Abstract
Style transfer between images has been a research direction gaining considerable attention in the field of image generation. CycleGAN is widely used because it does not require paired image data to train, which greatly reduces the cost of collecting data. In 2018, based on CycleGAN, a new model structure, InstaGAN, was proposed and then applied in the style transfer algorithm in the special part of an image we called instance. From then on, style transfer can transform the instance in the image. Based on CycleGAN and InstaGAN, we transformed the pictures in different domains combined with shape context and thin plate splines (TPS) in the present study. Based on generative adversarial networks (GANs), we designed a fusion network to optimize the results. We combined style transfer with TPS in fashion and got convincing performance by experiments and a fusion net with good performance.
Introduction
With the dramatic development of social economy, people are paying more and more attention to the needs of individualization. In terms of fashion, for ordinary consumers, if it is relatively easy to achieve online personalized try-on, consumers will save a lot of time to choose clothes in the store, and greatly increase the interest in shopping by sliding their finger on a smartphone. Some techniques of deep learning provide the possibility of online try-on. For example, style transfer, which can already achieve online try-on. If a person wants to try on a long sleeve garment online (maybe by smartphone), but there are only short sleeve images in the database, then through style transfer and thin plate spines (TPS) used in this study, the person can see specific long sleeve images.

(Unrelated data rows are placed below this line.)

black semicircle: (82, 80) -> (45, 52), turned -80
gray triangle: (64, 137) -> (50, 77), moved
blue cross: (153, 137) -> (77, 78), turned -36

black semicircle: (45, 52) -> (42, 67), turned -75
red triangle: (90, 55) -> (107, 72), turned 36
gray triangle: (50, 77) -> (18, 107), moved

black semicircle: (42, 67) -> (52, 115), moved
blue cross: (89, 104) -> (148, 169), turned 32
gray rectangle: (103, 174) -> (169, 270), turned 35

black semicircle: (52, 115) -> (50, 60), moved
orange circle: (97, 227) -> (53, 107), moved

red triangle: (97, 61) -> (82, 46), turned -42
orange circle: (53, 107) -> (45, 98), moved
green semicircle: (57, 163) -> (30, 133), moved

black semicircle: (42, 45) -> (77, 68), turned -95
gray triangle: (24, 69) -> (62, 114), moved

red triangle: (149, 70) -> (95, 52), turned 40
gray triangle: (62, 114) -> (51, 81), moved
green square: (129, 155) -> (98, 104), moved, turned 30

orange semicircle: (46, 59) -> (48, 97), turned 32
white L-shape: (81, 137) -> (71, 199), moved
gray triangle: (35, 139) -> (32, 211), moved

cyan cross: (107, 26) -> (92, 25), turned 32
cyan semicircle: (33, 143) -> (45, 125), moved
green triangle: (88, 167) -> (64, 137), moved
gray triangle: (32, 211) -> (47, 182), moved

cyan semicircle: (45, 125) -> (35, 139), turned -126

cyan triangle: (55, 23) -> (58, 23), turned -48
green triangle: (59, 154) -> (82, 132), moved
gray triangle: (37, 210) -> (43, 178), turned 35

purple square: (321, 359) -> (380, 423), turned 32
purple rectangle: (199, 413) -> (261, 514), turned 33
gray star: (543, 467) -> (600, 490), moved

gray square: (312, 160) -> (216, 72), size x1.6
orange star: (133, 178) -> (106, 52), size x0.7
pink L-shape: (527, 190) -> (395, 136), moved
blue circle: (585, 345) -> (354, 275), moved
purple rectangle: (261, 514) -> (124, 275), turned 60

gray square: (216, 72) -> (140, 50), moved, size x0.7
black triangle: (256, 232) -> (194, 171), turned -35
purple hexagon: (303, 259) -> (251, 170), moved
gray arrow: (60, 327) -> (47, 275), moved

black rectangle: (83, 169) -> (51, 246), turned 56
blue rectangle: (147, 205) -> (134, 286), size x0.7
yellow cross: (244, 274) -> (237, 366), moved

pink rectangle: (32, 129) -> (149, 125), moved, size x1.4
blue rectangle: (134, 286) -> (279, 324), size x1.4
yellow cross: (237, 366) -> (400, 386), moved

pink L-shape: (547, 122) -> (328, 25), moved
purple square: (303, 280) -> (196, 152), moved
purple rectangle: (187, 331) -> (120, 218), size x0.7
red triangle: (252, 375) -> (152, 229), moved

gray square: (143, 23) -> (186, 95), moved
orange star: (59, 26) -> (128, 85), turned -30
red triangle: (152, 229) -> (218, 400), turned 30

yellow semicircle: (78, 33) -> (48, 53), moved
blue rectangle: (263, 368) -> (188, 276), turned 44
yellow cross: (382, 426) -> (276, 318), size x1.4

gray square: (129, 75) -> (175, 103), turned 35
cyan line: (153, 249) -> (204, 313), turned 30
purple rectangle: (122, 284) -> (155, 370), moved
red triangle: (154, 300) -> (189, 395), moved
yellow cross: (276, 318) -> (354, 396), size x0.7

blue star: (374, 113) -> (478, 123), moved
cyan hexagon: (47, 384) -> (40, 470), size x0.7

To achieve this goal, this work uses and modifies the framework of CycleGAN 1 with reference to the framework and design ideas of InstaGAN 2 . Fig. 1 shows our network structure. It is similar to CycleGAN at first glance, but we combined this with a TPS module, so it has become more complicated. The input data is (X, a) and (Y, b), where X and Y represent the images, and a and b are the mask corresponding to the images. Instance normalization 3 has been added to both the generator and the discriminator, and spectral normalization 5 has been added to the discriminator, the same as PatchGAN 17 . Both of these measures improved the performance in experiments. The basic GAN loss is the same as CycleGAN. To follow the theory of WGAN, the loss function of LSGAN is used. The reconstruction loss uses the L1 norm, and the loss of its own mapping is also used. Since the mask information is added, the loss function to deal with mask is needed. This study uses the context loss function to handle mask information. The details of loss function will be introduced in the following sections. The training dataset comes from ATR 6 (style transfer between trousers and shorts). There are more than 17,000 images, but we only processed 6000 images as the dataset of domain X, and 1000 images as the dataset of domain Y; The dataset of swapping T-shirts and jackets is crawled from the Zalando website, and the corresponding annotation is acquired by using the FCN model that has been pretrained on the ATR dataset.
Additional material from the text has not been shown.